= Records supplied =
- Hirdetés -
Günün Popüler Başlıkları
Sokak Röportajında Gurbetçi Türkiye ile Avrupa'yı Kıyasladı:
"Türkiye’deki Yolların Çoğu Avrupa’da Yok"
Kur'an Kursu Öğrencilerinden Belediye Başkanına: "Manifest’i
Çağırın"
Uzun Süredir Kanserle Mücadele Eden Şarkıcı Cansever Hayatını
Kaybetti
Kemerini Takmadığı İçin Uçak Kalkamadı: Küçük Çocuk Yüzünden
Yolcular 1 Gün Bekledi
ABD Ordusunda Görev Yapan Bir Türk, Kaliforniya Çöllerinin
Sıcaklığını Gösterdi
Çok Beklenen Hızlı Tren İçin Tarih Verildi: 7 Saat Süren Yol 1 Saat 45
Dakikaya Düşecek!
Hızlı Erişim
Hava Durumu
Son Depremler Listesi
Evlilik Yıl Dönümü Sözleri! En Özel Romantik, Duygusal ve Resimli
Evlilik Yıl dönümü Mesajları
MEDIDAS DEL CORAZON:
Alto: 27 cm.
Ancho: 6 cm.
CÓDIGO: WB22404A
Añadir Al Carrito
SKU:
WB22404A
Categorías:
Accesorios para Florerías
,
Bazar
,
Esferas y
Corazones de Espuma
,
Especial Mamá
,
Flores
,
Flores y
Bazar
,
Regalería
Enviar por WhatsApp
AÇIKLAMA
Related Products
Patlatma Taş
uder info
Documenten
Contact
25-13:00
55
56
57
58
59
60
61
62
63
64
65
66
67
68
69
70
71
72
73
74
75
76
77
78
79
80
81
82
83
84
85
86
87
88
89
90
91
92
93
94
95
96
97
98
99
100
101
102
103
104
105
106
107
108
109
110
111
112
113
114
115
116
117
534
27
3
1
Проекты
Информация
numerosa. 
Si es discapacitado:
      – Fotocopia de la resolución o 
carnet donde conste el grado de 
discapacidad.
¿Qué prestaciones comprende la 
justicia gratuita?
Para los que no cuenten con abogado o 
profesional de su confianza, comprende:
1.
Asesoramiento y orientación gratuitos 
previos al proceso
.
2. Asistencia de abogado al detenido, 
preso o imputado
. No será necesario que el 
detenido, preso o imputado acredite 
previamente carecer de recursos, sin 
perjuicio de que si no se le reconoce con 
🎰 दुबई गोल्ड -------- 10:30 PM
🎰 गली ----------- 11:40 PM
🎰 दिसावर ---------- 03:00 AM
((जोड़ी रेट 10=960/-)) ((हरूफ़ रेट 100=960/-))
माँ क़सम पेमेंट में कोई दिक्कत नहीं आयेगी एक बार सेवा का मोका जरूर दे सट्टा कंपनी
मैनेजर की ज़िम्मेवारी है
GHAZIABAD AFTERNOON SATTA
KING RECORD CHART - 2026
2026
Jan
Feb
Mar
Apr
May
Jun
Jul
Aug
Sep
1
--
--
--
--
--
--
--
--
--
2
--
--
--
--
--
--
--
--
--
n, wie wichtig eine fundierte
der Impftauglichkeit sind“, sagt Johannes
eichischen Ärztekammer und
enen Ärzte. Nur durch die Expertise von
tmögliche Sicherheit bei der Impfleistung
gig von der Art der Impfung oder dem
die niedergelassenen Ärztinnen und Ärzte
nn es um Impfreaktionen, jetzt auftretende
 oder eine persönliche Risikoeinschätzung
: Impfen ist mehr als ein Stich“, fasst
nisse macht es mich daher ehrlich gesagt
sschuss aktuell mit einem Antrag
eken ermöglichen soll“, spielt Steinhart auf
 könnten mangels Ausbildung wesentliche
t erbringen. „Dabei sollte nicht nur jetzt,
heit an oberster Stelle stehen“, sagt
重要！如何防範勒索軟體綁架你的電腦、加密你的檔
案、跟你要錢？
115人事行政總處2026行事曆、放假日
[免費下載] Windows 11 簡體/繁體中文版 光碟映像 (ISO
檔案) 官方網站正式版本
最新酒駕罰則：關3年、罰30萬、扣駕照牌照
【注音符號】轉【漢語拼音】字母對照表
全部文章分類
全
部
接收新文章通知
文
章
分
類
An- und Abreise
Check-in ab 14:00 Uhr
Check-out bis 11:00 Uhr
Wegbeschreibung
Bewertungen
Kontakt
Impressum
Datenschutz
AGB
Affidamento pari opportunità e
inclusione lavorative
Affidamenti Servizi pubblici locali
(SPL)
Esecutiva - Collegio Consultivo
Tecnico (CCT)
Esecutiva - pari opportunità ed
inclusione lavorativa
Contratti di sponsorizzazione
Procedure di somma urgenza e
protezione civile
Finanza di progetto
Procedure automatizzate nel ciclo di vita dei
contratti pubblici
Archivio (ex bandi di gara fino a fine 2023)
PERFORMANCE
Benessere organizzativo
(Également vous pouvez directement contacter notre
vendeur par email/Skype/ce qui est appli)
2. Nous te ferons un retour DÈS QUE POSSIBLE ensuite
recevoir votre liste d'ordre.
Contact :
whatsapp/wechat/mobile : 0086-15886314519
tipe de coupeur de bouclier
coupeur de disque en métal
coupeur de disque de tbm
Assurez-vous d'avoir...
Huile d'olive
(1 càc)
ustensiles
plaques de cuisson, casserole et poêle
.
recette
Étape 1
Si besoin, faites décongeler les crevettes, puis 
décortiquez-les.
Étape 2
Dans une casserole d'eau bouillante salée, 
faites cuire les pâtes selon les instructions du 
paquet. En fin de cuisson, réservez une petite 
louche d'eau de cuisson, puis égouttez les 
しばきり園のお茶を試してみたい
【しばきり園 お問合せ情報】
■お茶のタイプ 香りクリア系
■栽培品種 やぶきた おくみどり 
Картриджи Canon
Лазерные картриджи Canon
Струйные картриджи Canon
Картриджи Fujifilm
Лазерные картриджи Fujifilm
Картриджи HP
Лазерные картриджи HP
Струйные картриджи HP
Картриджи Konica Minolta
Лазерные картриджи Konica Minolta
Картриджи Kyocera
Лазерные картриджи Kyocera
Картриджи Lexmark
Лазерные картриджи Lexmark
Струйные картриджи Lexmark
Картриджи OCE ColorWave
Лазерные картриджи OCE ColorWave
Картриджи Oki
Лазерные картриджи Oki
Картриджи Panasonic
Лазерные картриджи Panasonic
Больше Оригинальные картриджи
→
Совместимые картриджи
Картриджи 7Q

= Work item =
Where a line of the material holds the word "disque", copy that line.

= Reply to the task =
coupeur de disque en métal
coupeur de disque de tbm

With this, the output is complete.